Unless they do it in a very organised way from a whole lot of different areas over Northern Ireland. Which would take an enormous amount of organisation, and which nobody would be bothered doing.

SN: I personally am aware of political parties and political lobbyists going for massive organisation, Bill, in order to skew public opinion.

We see this throughout the world now don’t we? Trolling campaigns and call centres set up with people actually designed to influence social media. Which is why I think this discussion is really important today. You say you also – as part of your audit – take a sample of where these people are in NI. How do you know where they’re living?

BW: Because of the IP address Stephen. You know, people’s IP address. IP addresses are related to a particular area. Also we do the periodic audit vis-a-vis the electoral register just to check there’s a set number of names, that that name, the name that’s identified in the email address, comes from that area or that particular constituency.

SN: Hold on a minute. This is important. To register for your opinion panel, all you need to do is give any email address. You could’ve made it up 10 minutes before. You could have called yourself [email protected] .

BW: Mmhm.

SN: So you don’t know what the names are of these people.

BW: No, no, quite rightly. It’s 100% confidential.

Later in the show, Mr Nolan said senior security sources had told him they believed that there were “organised social media bot campaigns,” sometimes often involving orchestrated anonymous accounts in Northern Ireland – the suggestion being that such malicious people could try and scam Mr White’s system.

Mr White went on to say: “I am not saying to you there aren’t people who vote twice.

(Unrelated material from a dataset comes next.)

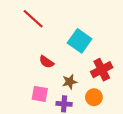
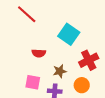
red semicircle: (46, 62) -> (39, 53), turned -32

“There’s a small number of people in our polls who vote twice, but we try to minimise it as much as possible ...

“Why don’t you get the Electoral Office on and talk about the Northern Ireland elections and the level of impersonation ...

“They do their best to make their system as robust as possible, but even they would admit it’s not 100%.

“Ours is 98, 99% one-person-one-vote.”


An expert on cyber security cast doubt on Bill White’s claims that he can detect where people are based even if they are using a VPN.

Mr White had stressed that he only accepts a certain number of responses from each geographic area, to make sure the results are reflective of the society as a whole.

Mr Nolan asked how he can know “people are telling you the truth” when they give their location, since these days “the IP address could very, easily be distorted with a VPN”.

Mr White replied: “No, no, that’s not right Stephen ...

“You can actually trace, Stephen, where a response roughly comes from – quite rightly not down to a precise area, but you can say they’re from south Armagh or they’re from north Down or south Belfast.”

Kevin Curran, professor of cyber security at Ulster University, said: “A properly configured VPN will hide a person’s true location. The only IP address a site such as LucidTalk would see is the actual IP address of the VPN.

“There can of course be cases where a poorly configured VPN drops the connection, and therefore leaves the true IP address visible but this should not happen in the vast majority of cases ...

“I would dispute LucidTalk’s claim that they can identify the true location of users who use a VPN.”


Arguably the most significant work LucidTalk produces are its polls on Irish unity, showing untypically-high backing for removing the land border.

In January a LucidTalk poll put backing for Irish unity at 42.3%.

The firm had also produced similar results in 2018.

However, they strongly contrast with those produced by the Northern Ireland Life and Times studies – face-to-face polls of random addresses, run by Ulster University.

These have shown varying support for Irish unity over the years, from a high of 30% in 2006, all the way down to 14% in 2015 – with the most recent figure (2019) showing that only 22% respondents believed Irish unity would be the best long-term policy.